Avec la montée des températures en saison sèche et la période de Ramadan, la glace s’impose comme un produit de première nécessité dans de nombreux quartiers de Bamako. Dans les zones confrontées à des coupures fréquentes d’électricité, elle devient indispensable au quotidien. Cette forte demande a favorisé l’essor d’un commerce particulièrement dynamique dans les camps militaires de la capitale.
Dans ces espaces, l’électricité, généralement non facturée, constitue un avantage considérable pour certaines familles. De nombreuses femmes se sont lancées dans la production de glaces alimentaires, utilisant plusieurs réfrigérateurs pour répondre à une demande croissante.
Cette facilité d’accès à l’énergie permet une production continue, contrairement à d’autres quartiers où les coupures d’électricité rendent difficile la conservation ou la fabrication de glace.
Malgré cet avantage, les prix pratiqués restent élevés, suscitant l’incompréhension de nombreux consommateurs. Alors que l’accès gratuit à l’électricité pourrait théoriquement permettre une réduction des coûts, la réalité du marché montre l’inverse.
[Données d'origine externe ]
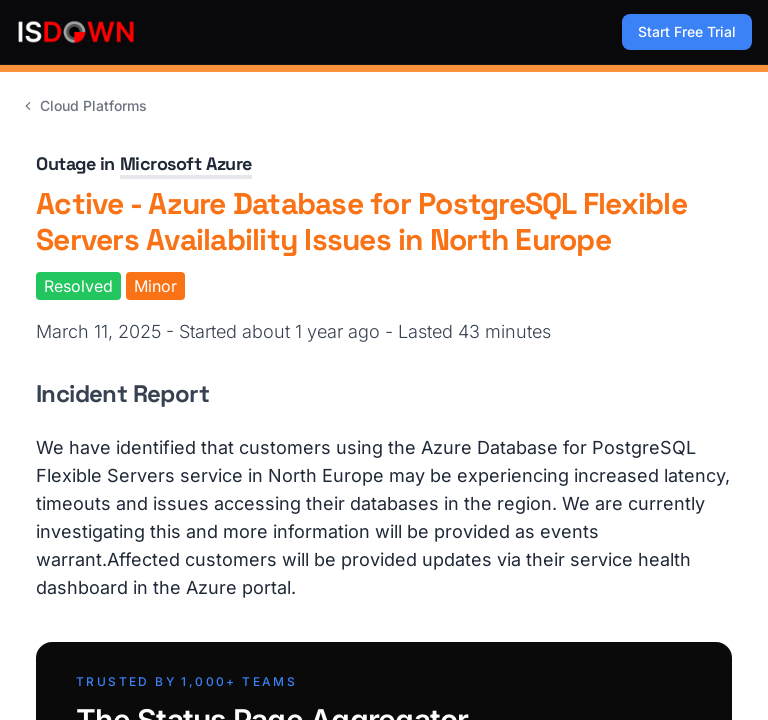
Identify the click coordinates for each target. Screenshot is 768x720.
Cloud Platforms (83, 105)
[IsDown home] (76, 32)
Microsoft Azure (186, 163)
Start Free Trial (687, 31)
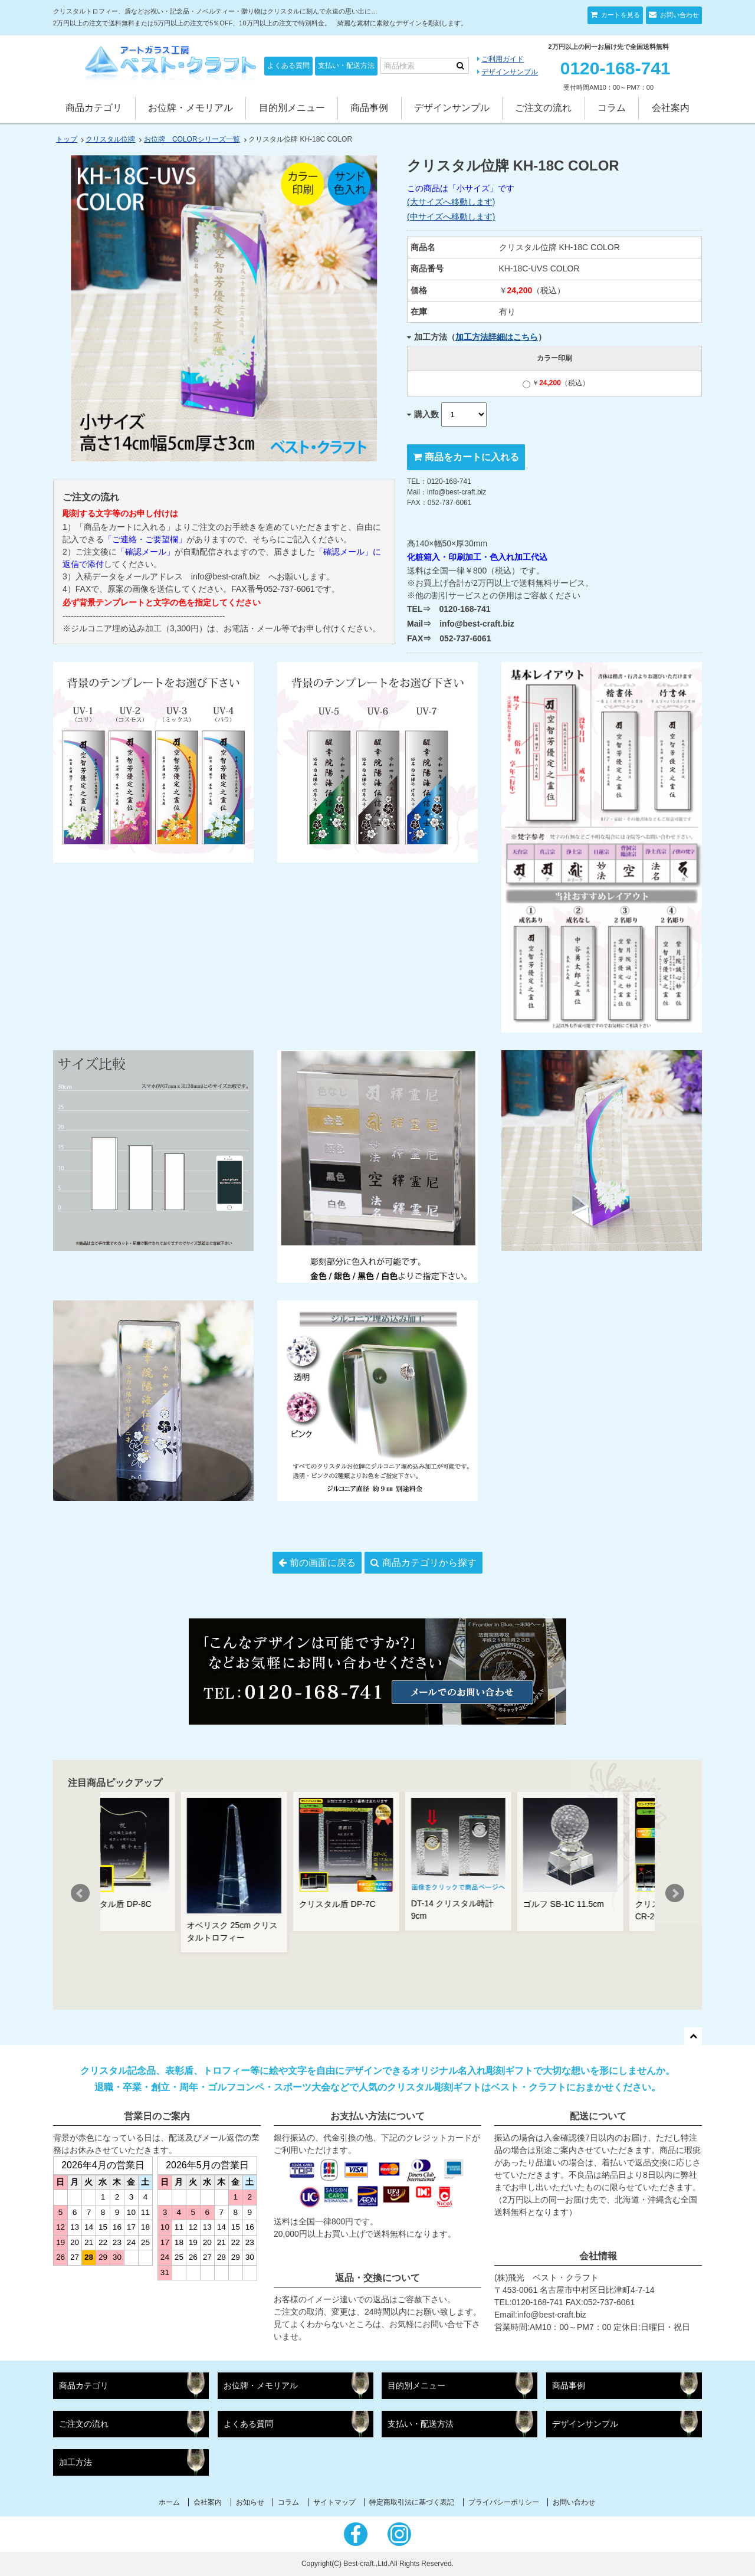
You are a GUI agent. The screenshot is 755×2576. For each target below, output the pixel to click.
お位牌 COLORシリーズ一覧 (192, 139)
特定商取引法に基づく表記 (411, 2502)
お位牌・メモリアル (190, 108)
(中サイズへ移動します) (451, 216)
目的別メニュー (292, 108)
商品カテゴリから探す (429, 1563)
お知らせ (250, 2502)
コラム (612, 108)
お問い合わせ (678, 14)
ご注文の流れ (543, 108)
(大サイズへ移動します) (451, 202)
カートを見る (619, 14)
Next (674, 1893)
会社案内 (671, 108)
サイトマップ (334, 2502)
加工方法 (75, 2462)
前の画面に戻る (323, 1563)
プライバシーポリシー (503, 2502)
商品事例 (369, 108)
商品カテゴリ (93, 108)
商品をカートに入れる (472, 457)
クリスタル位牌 (110, 139)
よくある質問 (288, 65)
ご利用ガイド (502, 59)
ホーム (169, 2502)
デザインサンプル (509, 72)
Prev (80, 1893)
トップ (66, 139)
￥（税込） (556, 383)
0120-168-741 (615, 68)
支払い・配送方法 (346, 65)
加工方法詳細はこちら (496, 337)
Les autorités ont récemment annoncé des mesures d’interdiction ou de régulation de cette activité dans les camps militaires. Cependant, sur le terrain, ces dispositions peinent à être appliquées, et le commerce se poursuit sans véritable changement.
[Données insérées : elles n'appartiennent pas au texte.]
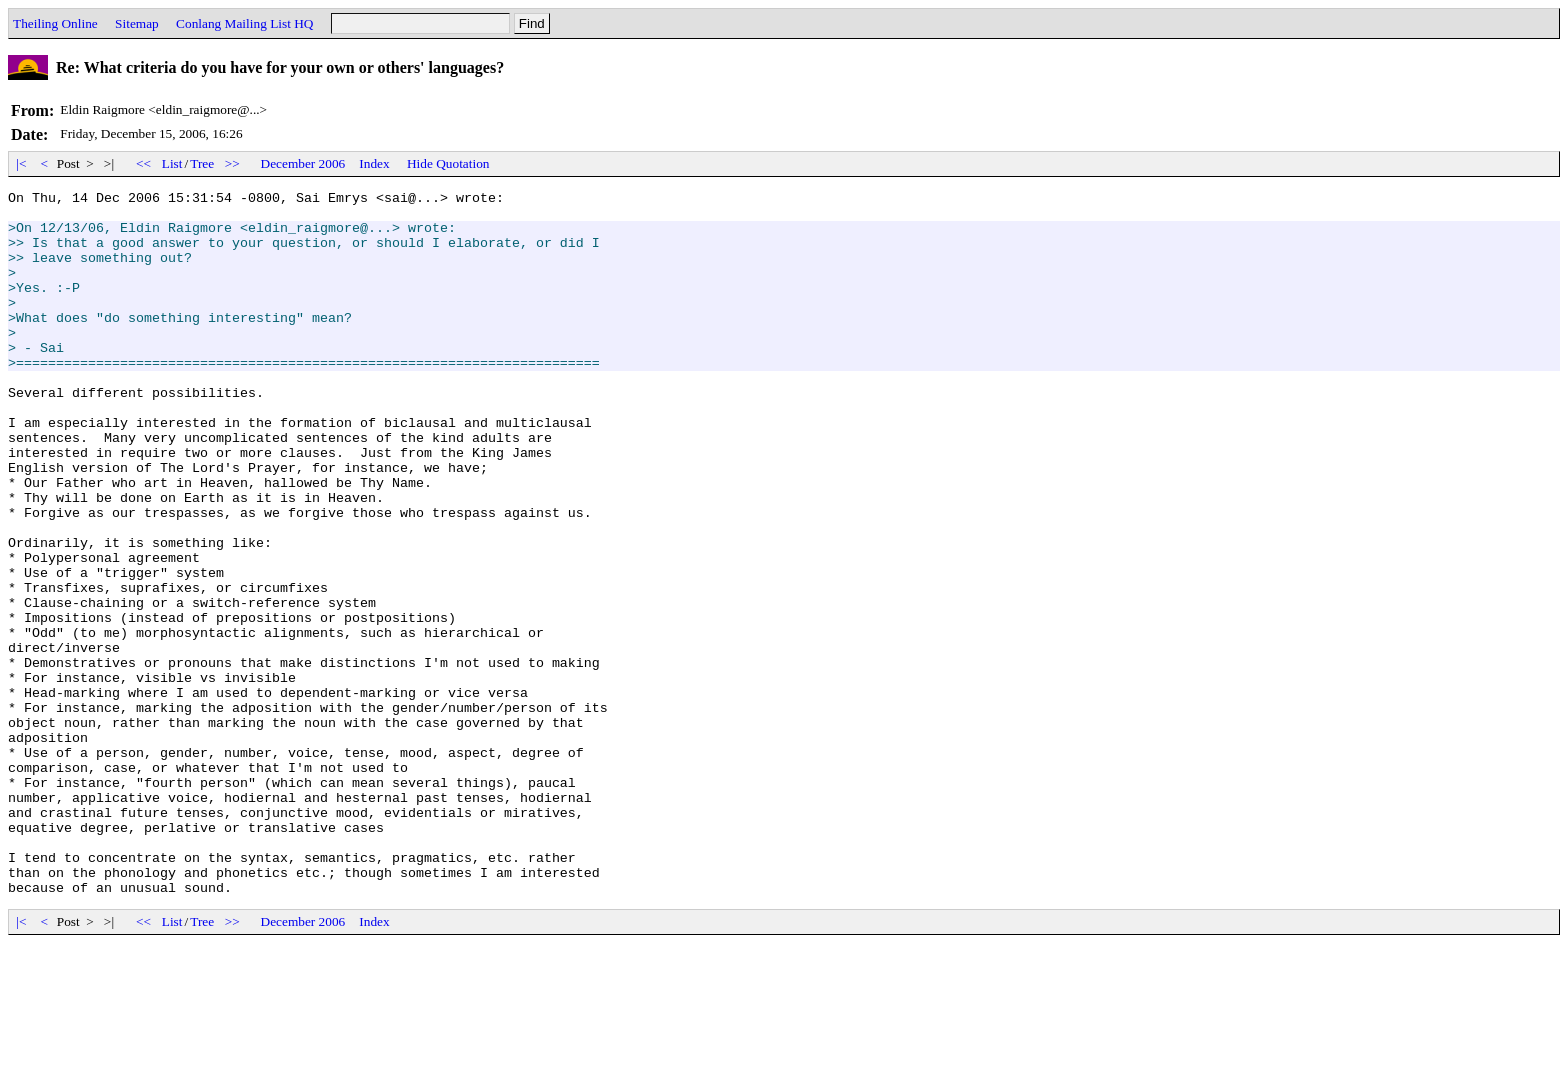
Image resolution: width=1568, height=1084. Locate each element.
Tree (202, 163)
Le circuit de distribution repose en grande partie sur des revendeurs, souvent de jeunes entrepreneurs. Ceux-ci achètent généralement trois glaces entre 250 et 300 F CFA auprès des productrices, avant de les revendre à l’unité entre 100 et 150 F CFA, voire jusqu’à 200 F CFA en période de forte demande.
Ce mécanisme contribue à maintenir, voire à augmenter les prix, au détriment des consommateurs finaux.
Les délestages fréquents dans plusieurs quartiers de Bamako renforcent cette dynamique. Incapables de produire ou de stocker la glace, de nombreux habitants se tournent vers les camps militaires, accentuant ainsi la pression sur l’offre.
« Nous n’avons pas vraiment le choix. Même si les prix sont élevés, on est obligé d’acheter », témoigne une cliente, illustrant la dépendance des populations face à ce marché.
Entre production concentrée dans des zones spécifiques, dépendance des revendeurs, non-respect des mesures annoncées et inégalités d’accès à l’électricité, le commerce de la glace dans les camps militaires met en lumière les limites de la régulation du secteur informel.
Dans un contexte de forte chaleur et de besoins essentiels, cette activité, bien que lucrative pour certains, soulève des questions d’équité et de contrôle des prix.